Soumis par Jean-François Kunzi le 11 mai 2007

Perché à 1153 m. d’altitude, à l’extrémité nord du canton, le collège de Derrière-Pertuis jouit d’une situation tout à fait originale, d’un environnement enviable et d’une vue magnifique puisque, du côté sud, le regard s’étend jusqu’aux Alpes. Il abrite l’une des dernières classes à degrés multiples.

Les accusations douteuses de certains parents qui ont largement alimenté des chroniques médiatiques quasi unilatérales ont, depuis l’été 2006, entraîné la petite école dans une zone de turbulences néfastes dont on n’entrevoit pas, hélas, la fin.

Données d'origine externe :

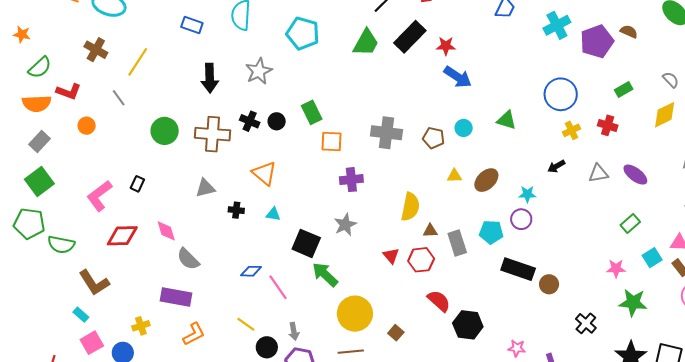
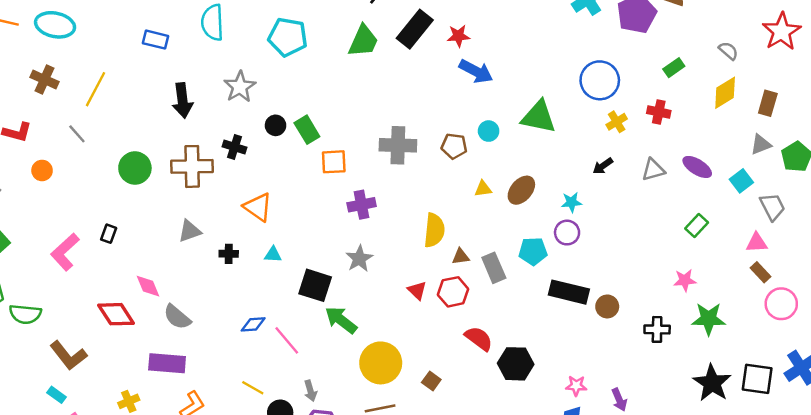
green triangle: (507, 120) -> (539, 117), size x1.5
black circle: (277, 121) -> (276, 125), moved
red diamond: (122, 236) -> (116, 314), moved, turned 64
cyan square: (652, 258) -> (741, 181), moved
black cross: (586, 323) -> (657, 329), moved, turned -35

Mais il y a pire. Parce que l’effectif minimal légal risque de ne pas être atteint pendant une seule année, le DECS annonce qu’il exigera la fermeture de la classe. Face à la menace, les « Montagnards » se mobilisent pour défendre farouchement LEUR école. Samedi 31 mars, quelque deux cents personnes sont venues leur apporter leur soutien …

Derrière-Pertuis. Avant de défrayer, à de trop nombreuses reprises, la chronique médiatique, ce nom ne devait guère être connu au-delà des frontières cantonales sauf par les sportifs amoureux des crêtes jurassiennes et par certains cyclistes désirant tester leur condition physique.

L’endroit, longtemps isolé, surtout durant les vrais hivers, se mérite. On quitte Chézard (771 m), dans la vallée, pour se lancer dans une première montée de 3,5 km, en forêt. On atteint les Vieux-Prés (1030 m). On dispose de 1,5 km de faux-plat pour reprendre son souffle. Au sortir de la cluse qui franchit la chaîne du Mont-d’Amin, une rude montée vous attend encore : 132 m de dénivellation sur une distance de 1 km !

Le premier bâtiment qu’on aperçoit quand les arbres cèdent la place au pâturage est le collège centenaire et sa façade blanche. Dans cet univers rural où l’habitat s’avère particulièrement dispersé, il constitue une sorte de place de village, un centre de vie et de rassemblement. Il abrite un véritable joyau : l’une des dernières classes à degrés multiples du canton. Il possède tous les atouts pour être un paradis … scolaire.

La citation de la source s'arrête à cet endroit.